LG Unveils ‘Rosetta Stone’ Open-Source Code for Connected-TV Apps

Consumer-electronics maker's Connect SDK initially supports LG TVs, Roku, Chromecast and Amazon Fire TV

webOS TV 2014 LGtv

LG Electronics is releasing a free, open-source software development kit for Google Android and Apple iOS developers to let apps easily connect with — eventually — any Internet-connected TV or device on the market.

The Connect SDK, which LG execs tout as a “Rosetta Stone” for linking mobile apps to smart TVs and other devices, provides a common set of interfaces for a unified way for apps to connect to television screens. It’s akin to Apple’s AirPlay technology, but that’s confined to the Apple TV and iOS universe; LG’s promise is to connect any mobile app to any TV platform.

The initial release of Connect SDK supports 2014 LG webOS Smart TVs, LG Smart TVs from 2012 and 2013, Roku, Google Chromecast and Amazon Fire TV devices.
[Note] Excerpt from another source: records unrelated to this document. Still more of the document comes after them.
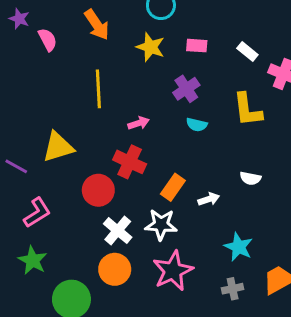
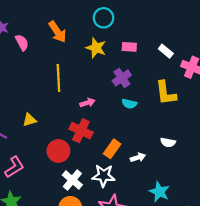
yellow triangle: (58, 147) -> (29, 120), size x0.6

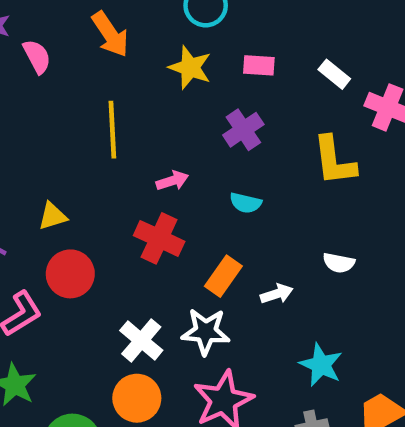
cyan semicircle: (129, 104) -> (246, 203), moved
red circle: (58, 151) -> (70, 274), moved

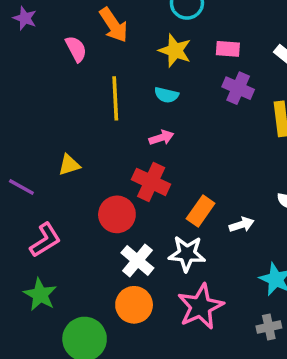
pink semicircle: (37, 56) -> (76, 49), moved
purple cross: (243, 130) -> (238, 88), moved, turned -32
cyan semicircle: (246, 203) -> (166, 95), moved
red circle: (70, 274) -> (117, 214), moved

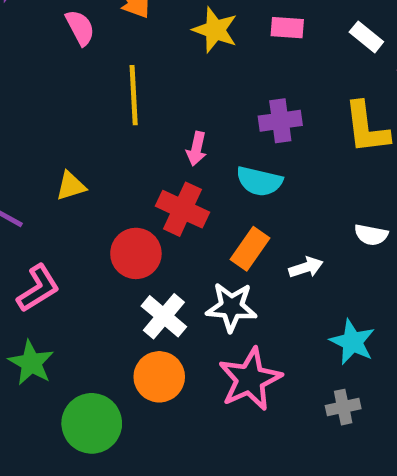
purple cross: (238, 88) -> (280, 121), moved, turned -32
cyan semicircle: (166, 95) -> (259, 181), moved, size x1.4
pink arrow: (161, 138) -> (196, 149), turned 120

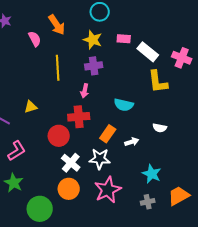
white rectangle: (366, 37) -> (148, 52), moved, size x1.5
purple cross: (280, 121) -> (94, 66), moved
cyan semicircle: (259, 181) -> (124, 105), moved
red cross: (183, 209) -> (79, 117), turned -30

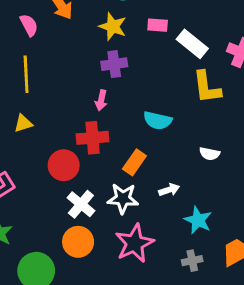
yellow line: (58, 68) -> (26, 74), moved
white arrow: (132, 142) -> (169, 190), moved

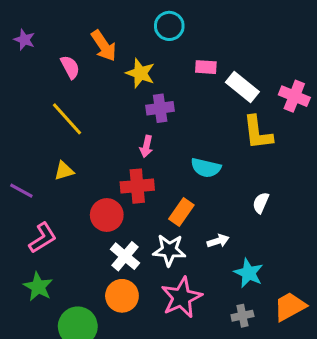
yellow star: (113, 27) -> (140, 73), moved
yellow line: (26, 74) -> (67, 119), turned -39
white semicircle: (210, 154) -> (261, 203), turned 102

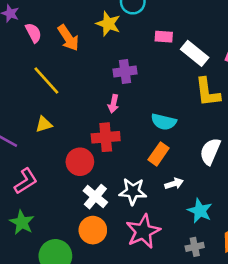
orange arrow: (104, 46) -> (68, 38), moved
pink semicircle: (70, 67) -> (33, 33), moved
yellow star: (140, 73) -> (108, 24), moved
white semicircle: (261, 203) -> (210, 151), size x1.5
orange rectangle: (181, 212) -> (159, 154), moved

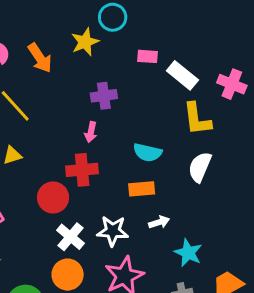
yellow star: (108, 24) -> (85, 42), turned 30
white semicircle: (210, 151) -> (200, 167), moved
orange rectangle: (159, 154) -> (142, 189), turned 50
Additional devices, including Apple TV boxes and Samsung Smart TVs, are in the plans.

LG’s ulterior motive in releasing the Connect SDK is to get developers to hook their apps into its new webOS-based televisions. The company acquired webOS in 2013 from HP for undisclosed terms. That was after HP launched — and then quickly killed — a line of tablets and smartphones based on webOS, which it picked up after buying Palm for $1.2 billion.

“You get great scale on iOS and Android, but the ability to get content to the big screen is a little wonky today,” Henry Levak, LG’s product manager for Connect SDK. “We’re starting to see users expecting their smartphones and tablets to work with smart TVs.”

The tool set includes application programming interfaces to send photos, videos and audio to TV platforms. Currently, applications with YouTube videos can beam them to all LG Smart TVs dating back to 2012, Roku 3, Google Chromecast, Amazon Fire TV, and most DIAL-enabled devices.

In addition, the Connect SDK lets developers build TV-optimized web applications and media viewers and use them across LG webOS Smart TVs and Google Chromecast, according to the consumer-electronics maker. The code also lets mobile apps discover and launch TV apps (initially for 2014 LG webOS Smart TVs and 2013 LG Smart TVs, as well as Roku devices).

“Connect SDK is breaking down barriers to enable apps and devices to work together harmoniously,” said Sam Chang, head of the LG Silicon Valley Lab. “The screen size, capabilities and social nature of smart TVs enable experiences that consumers will absolutely love.”

More info on Connect SDK, available for iOS, Android and Cordova/PhoneGap plugins, is at ConnectSDK.com. LG is making the code available under Apache License 2.0.